• Directions for this task: Where "credit" appears in a line of the entries below, that line should be copied.
|---|
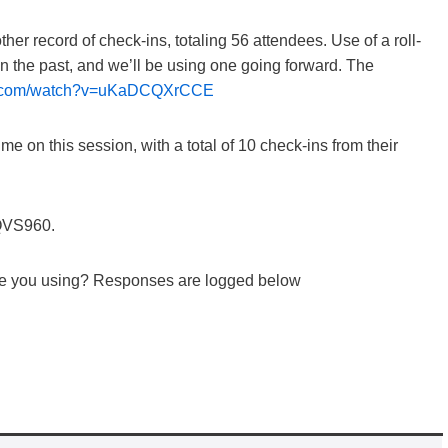
r record of check-ins, totaling 56 attendees. Use of a roll-
 in the past, and we’ll be using one going forward. The
be.com/watch?v=uKaDCQXrCCE
e on this session, with a total of 10 check-ins from their
WQVS960.
are you using? Responses are logged below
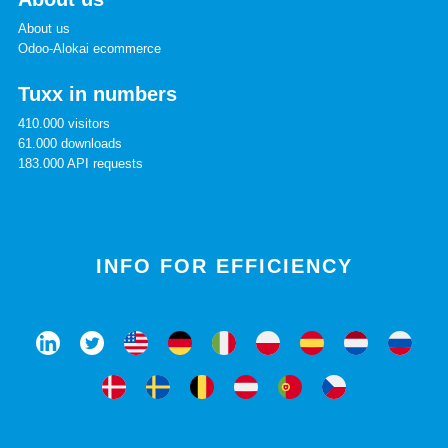
About us
Odoo-Alokai ecommerce
Tuxx in numbers
410.000 visitors
61.000 downloads
183.000 API requests
INFO FOR EFFICIENCY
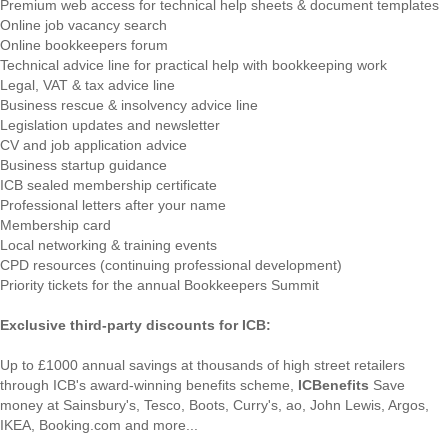
Premium web access for technical help sheets & document templates
Online job vacancy search
Online bookkeepers forum
Technical advice line for practical help with bookkeeping work
Legal, VAT & tax advice line
Business rescue & insolvency advice line
Legislation updates and newsletter
CV and job application advice
Business startup guidance
ICB sealed membership certificate
Professional letters after your name
Membership card
Local networking & training events
CPD resources (continuing professional development)
Priority tickets for the annual Bookkeepers Summit
Exclusive third-party discounts for ICB:
Up to £1000 annual savings at thousands of high street retailers
through ICB's award-winning benefits scheme,
ICBenefits
Save
money at Sainsbury's, Tesco, Boots, Curry's, ao, John Lewis, Argos,
IKEA, Booking.com and more...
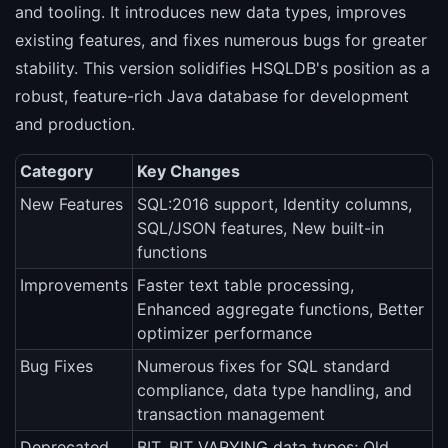
and tooling. It introduces new data types, improves
existing features, and fixes numerous bugs for greater
stability. This version solidifies HSQLDB's position as a
robust, feature-rich Java database for development
and production.
Category
Key Changes
New Features
SQL:2016 support, Identity columns,
SQL/JSON features, New built-in
functions
Improvements
Faster text table processing,
Enhanced aggregate functions, Better
optimizer performance
Bug Fixes
Numerous fixes for SQL standard
compliance, data type handling, and
transaction management
Deprecated
BIT, BIT VARYING data types; Old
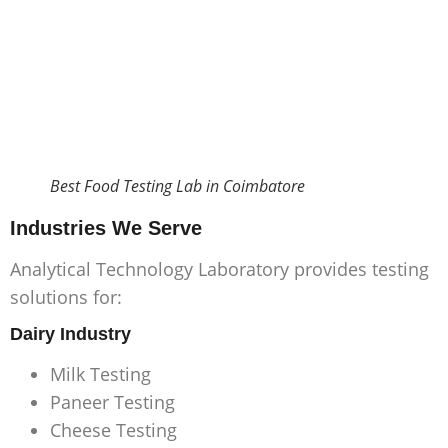
Best Food Testing Lab in Coimbatore
Industries We Serve
Analytical Technology Laboratory provides testing
solutions for:
Dairy Industry
Milk Testing
Paneer Testing
Cheese Testing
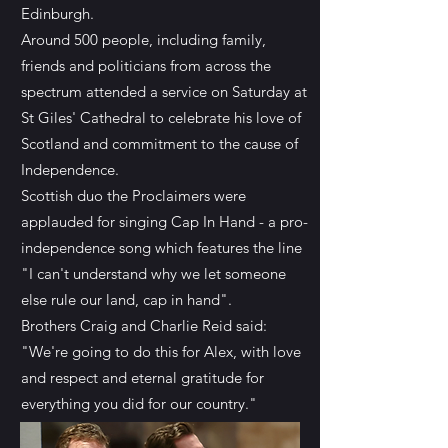
Edinburgh.
Around 500 people, including family,
friends and politicians from across the
spectrum attended a service on Saturday at
St Giles' Cathedral to celebrate his love of
Scotland and commitment to the cause of
Independence.
Scottish duo the Proclaimers were
applauded for singing Cap In Hand - a pro-
independence song which features the line
"I can't understand why we let someone
else rule our land, cap in hand".
Brothers Craig and Charlie Reid said:
"We're going to do this for Alex, with love
and respect and eternal gratitude for
everything you did for our country."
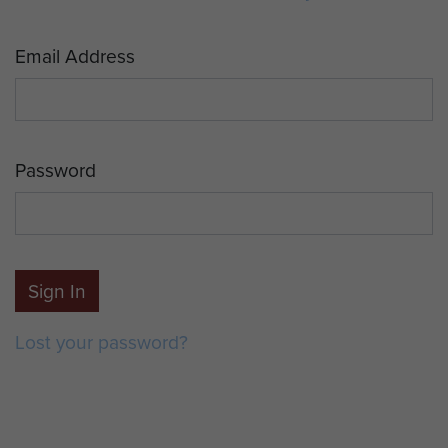
Email Address
Password
Sign In
Lost your password?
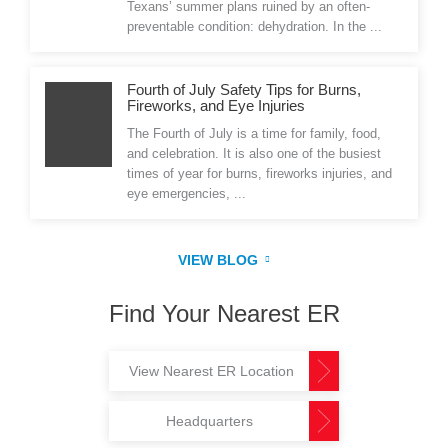
Texans’ summer plans ruined by an often-
preventable condition: dehydration. In the ...
Fourth of July Safety Tips for Burns,
Fireworks, and Eye Injuries
The Fourth of July is a time for family, food,
and celebration. It is also one of the busiest
times of year for burns, fireworks injuries, and
eye emergencies, ...
VIEW BLOG
Find Your Nearest ER
View Nearest ER Location
Headquarters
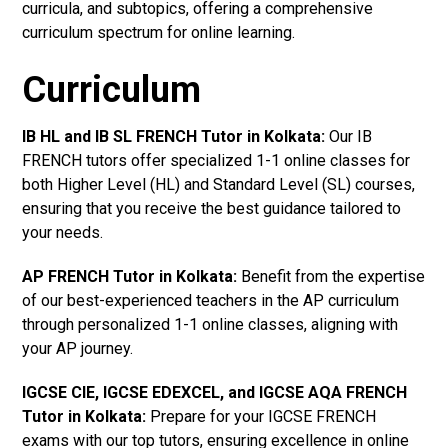
curricula, and subtopics, offering a comprehensive
curriculum spectrum for online learning.
Curriculum
IB HL and IB SL FRENCH Tutor in Kolkata
:
Our IB
FRENCH tutors offer specialized 1-1 online classes for
both Higher Level (HL) and Standard Level (SL) courses,
ensuring that you receive the best guidance tailored to
your needs.
AP FRENCH Tutor in Kolkata
:
Benefit from the expertise
of our best-experienced teachers in the AP curriculum
through personalized 1-1 online classes, aligning with
your AP journey.
IGCSE CIE, IGCSE EDEXCEL, and IGCSE AQA FRENCH
Tutor in Kolkata
:
Prepare for your IGCSE FRENCH
exams with our top tutors, ensuring excellence in online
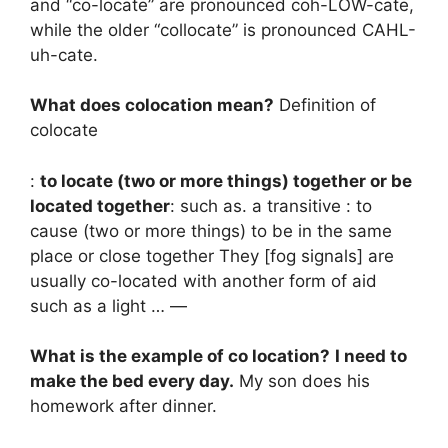
and “co-locate” are pronounced coh-LOW-cate,
while the older “collocate” is pronounced CAHL-
uh-cate.
What does colocation mean?
Definition of
colocate
:
to locate (two or more things) together or be
located together
: such as. a transitive : to
cause (two or more things) to be in the same
place or close together They [fog signals] are
usually co-located with another form of aid
such as a light … —
What is the example of co location?
I need to
make the bed every day.
My son does his
homework after dinner.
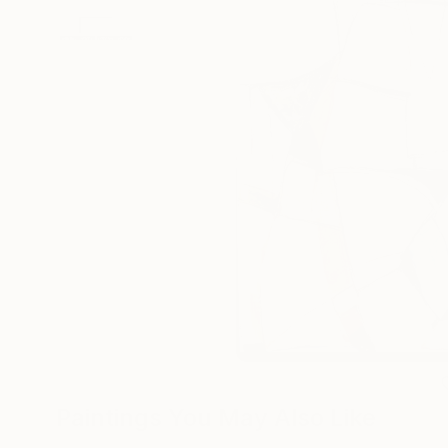
Paintings You May Also Like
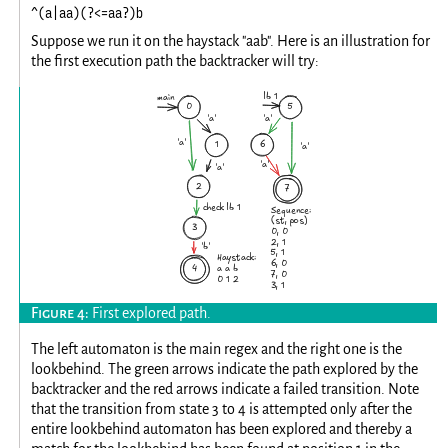
^(a|aa)(?<=aa?)b
Suppose we run it on the haystack "aab". Here is an illustration for
the first execution path the backtracker will try:
First explored path.
The left automaton is the main regex and the right one is the
lookbehind. The green arrows indicate the path explored by the
backtracker and the red arrows indicate a failed transition. Note
that the transition from state 3 to 4 is attempted only after the
entire lookbehind automaton has been explored and thereby a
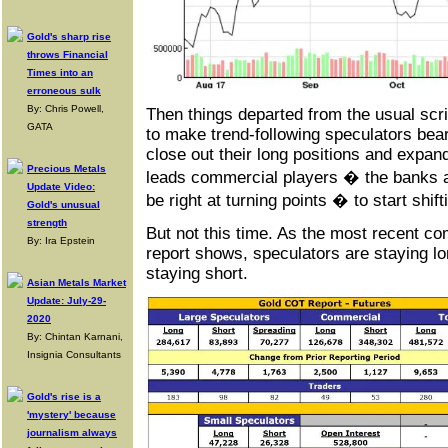
Gold's sharp rise
throws Financial
Times into an
erroneous sulk
By: Chris Powell,
Then things departed from the usual scrip
GATA
to make trend-following speculators bea
close out their long positions and expand 
Precious Metals
leads commercial players � the banks an
Update Video:
be right at turning points � to start shift
Gold's unusual
strength
But not this time. As the most recent c
By: Ira Epstein
report shows, speculators are staying l
staying short.
Asian Metals Market
Update: July-29-
2020
By: Chintan Karnani,
Insignia Consultants
Gold's rise is a
'mystery' because
journalism always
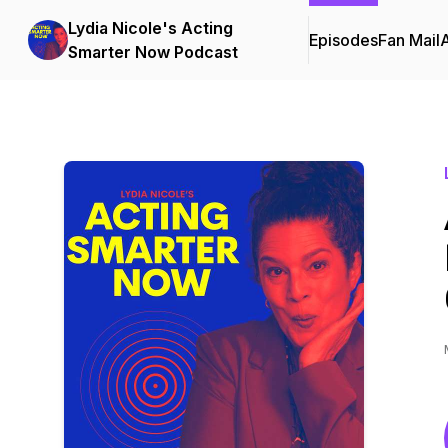
Lydia Nicole's Acting
Episodes
Fan Mail
Smarter Now Podcast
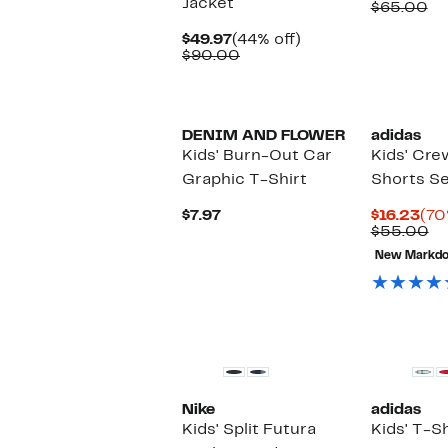
Jacket
Pri
Co
$65.00
$26
va
Current
44%
$6
$49.97
(44% off)
Price
Comparable
off.
$90.00
$49.97
value
$90.00
New
DENIM AND FLOWER
adidas
Kids' Burn-Out Car
Kids' Cre
Graphic T-Shirt
Shorts S
Current
Cur
$7.97
$16.23
(70
Price
Pri
Co
$55.00
$7.97
$16
va
New Markd
$5
New
Nike
adidas
Kids' Split Futura
Kids' T-Sh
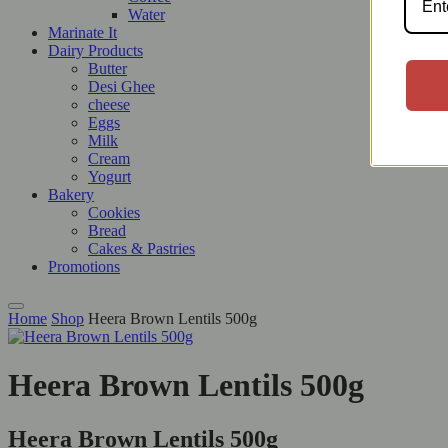
Water
Marinate It
Dairy Products
Butter
Desi Ghee
cheese
Eggs
Milk
Cream
Yogurt
Bakery
Cookies
Bread
Cakes & Pastries
Promotions
Home
Shop
Heera Brown Lentils 500g
Heera Brown Lentils 500g
Heera Brown Lentils 500g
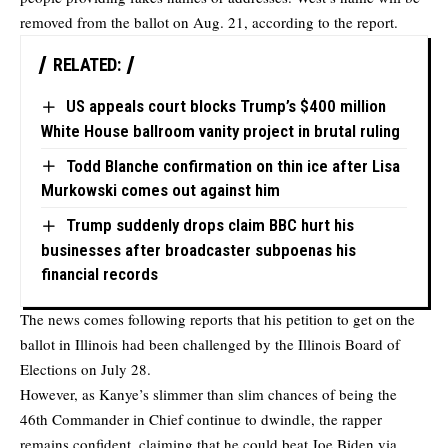
removed from the ballot on Aug. 21, according to the report.
RELATED:
US appeals court blocks Trump’s $400 million
White House ballroom vanity project in brutal ruling
Todd Blanche confirmation on thin ice after Lisa
Murkowski comes out against him
Trump suddenly drops claim BBC hurt his
businesses after broadcaster subpoenas his
financial records
The news comes following reports that his petition to get on the
ballot in Illinois had been challenged by the Illinois Board of
Elections on July 28.
However, as Kanye’s slimmer than slim chances of being the
46th Commander in Chief continue to dwindle, the rapper
remains confident, claiming that he could beat Joe Biden via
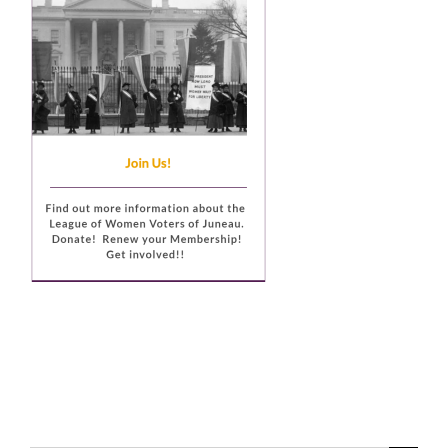
Voting
Resources
Contact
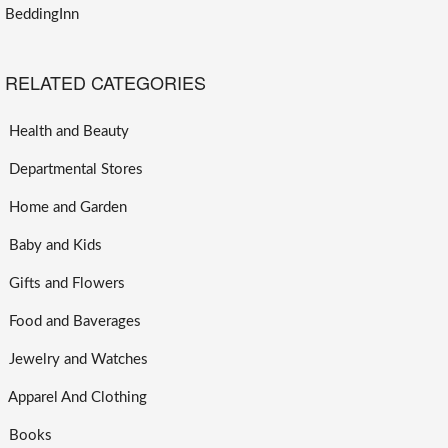
BeddingInn
RELATED CATEGORIES
Health and Beauty
Departmental Stores
Home and Garden
Baby and Kids
Gifts and Flowers
Food and Baverages
Jewelry and Watches
Apparel And Clothing
Books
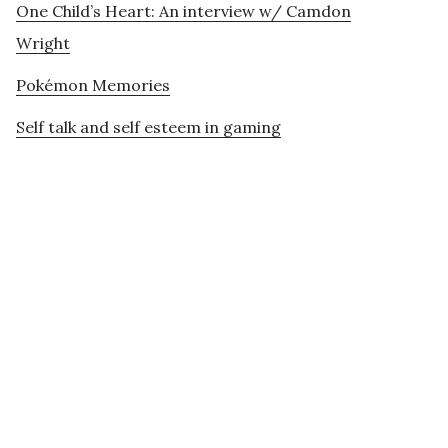
One Child’s Heart: An interview w/ Camdon
Wright
Pokémon Memories
Self talk and self esteem in gaming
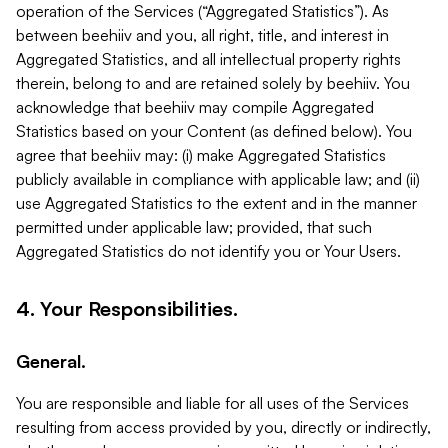
operation of the Services (“Aggregated Statistics”). As
between beehiiv and you, all right, title, and interest in
Aggregated Statistics, and all intellectual property rights
therein, belong to and are retained solely by beehiiv. You
acknowledge that beehiiv may compile Aggregated
Statistics based on your Content (as defined below). You
agree that beehiiv may: (i) make Aggregated Statistics
publicly available in compliance with applicable law; and (ii)
use Aggregated Statistics to the extent and in the manner
permitted under applicable law; provided, that such
Aggregated Statistics do not identify you or Your Users.
4. Your Responsibilities.
General.
You are responsible and liable for all uses of the Services
resulting from access provided by you, directly or indirectly,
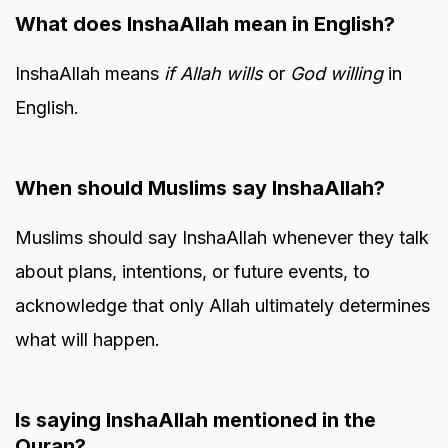
What does InshaAllah mean in English?
InshaAllah means
if Allah wills
or
God willing
in
English.
When should Muslims say InshaAllah?
Muslims should say InshaAllah whenever they talk
about plans, intentions, or future events, to
acknowledge that only Allah ultimately determines
what will happen.
Is saying InshaAllah mentioned in the
Quran?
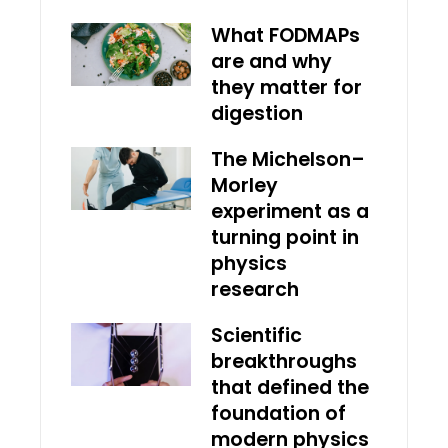
What FODMAPs
are and why
they matter for
digestion
The Michelson–
Morley
experiment as a
turning point in
physics
research
Scientific
breakthroughs
that defined the
foundation of
modern physics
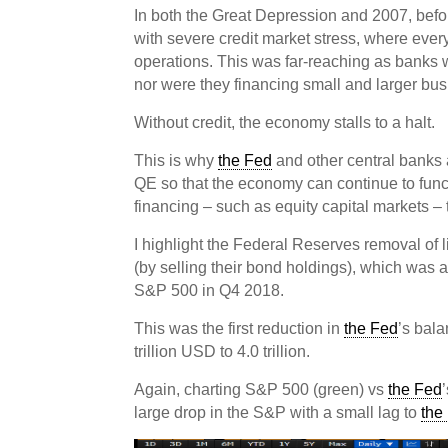
In both the Great Depression and 2007, bef
with severe credit market stress, where eve
operations. This was far-reaching as banks 
nor were they financing small and larger bu
Without credit, the economy stalls to a halt.
This is why
the Fed
and other central banks 
QE so that the economy can continue to funct
financing – such as equity capital markets – 
I highlight the Federal Reserves removal of l
(by selling their bond holdings), which was a 
S&P 500 in Q4 2018.
This was the first reduction in
the Fed
’s bal
trillion USD to 4.0 trillion.
Again, charting S&P 500 (green) vs
the Fed
large drop in the S&P with a small lag to
the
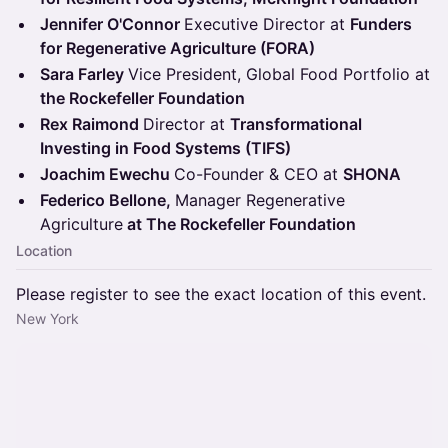
Jennifer O'Connor
Executive Director at
Funders
for Regenerative Agriculture (FORA)
Sara Farley
Vice President, Global Food Portfolio at
the Rockefeller Foundation
Rex Raimond
Director at
Transformational
Investing in Food Systems (TIFS)
Joachim Ewechu
Co-Founder & CEO at
SHONA
Federico Bellone,
Manager Regenerative
Agriculture
at The Rockefeller Foundation
Location
Please register to see the exact location of this event.
New York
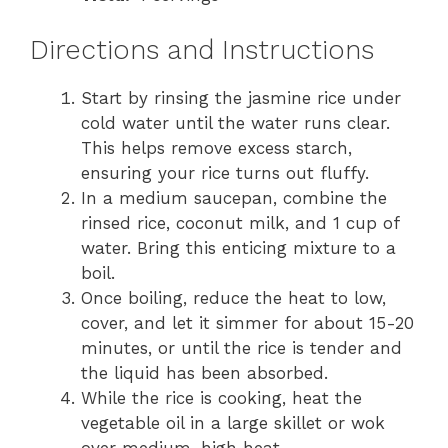
Directions and Instructions
Start by rinsing the jasmine rice under
cold water until the water runs clear.
This helps remove excess starch,
ensuring your rice turns out fluffy.
In a medium saucepan, combine the
rinsed rice, coconut milk, and 1 cup of
water. Bring this enticing mixture to a
boil.
Once boiling, reduce the heat to low,
cover, and let it simmer for about 15-20
minutes, or until the rice is tender and
the liquid has been absorbed.
While the rice is cooking, heat the
vegetable oil in a large skillet or wok
over medium-high heat.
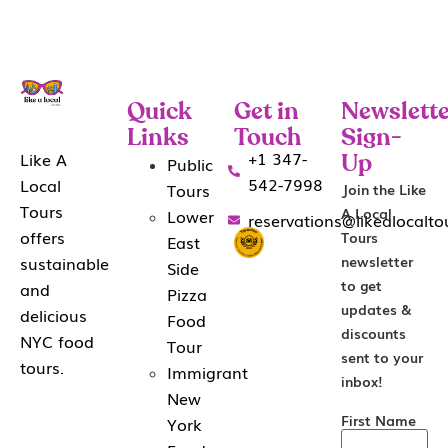
Quick
Get in
Newslette
Links
Touch
Sign-
+1 347-
Like A
Public
Up
542-7998
Local
Tours
Join the Like
Tours
A Local
Lower
reservations@likealocalt
offers
Tours
East
sustainable
newsletter
Side
to get
and
Pizza
updates &
delicious
Food
discounts
NYC food
Tour
sent to your
tours.
Immigrant
inbox!
New
First Name
York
|---|
• Task answer:
with severe credit market stress, where eve
Without credit, the economy stalls to a halt.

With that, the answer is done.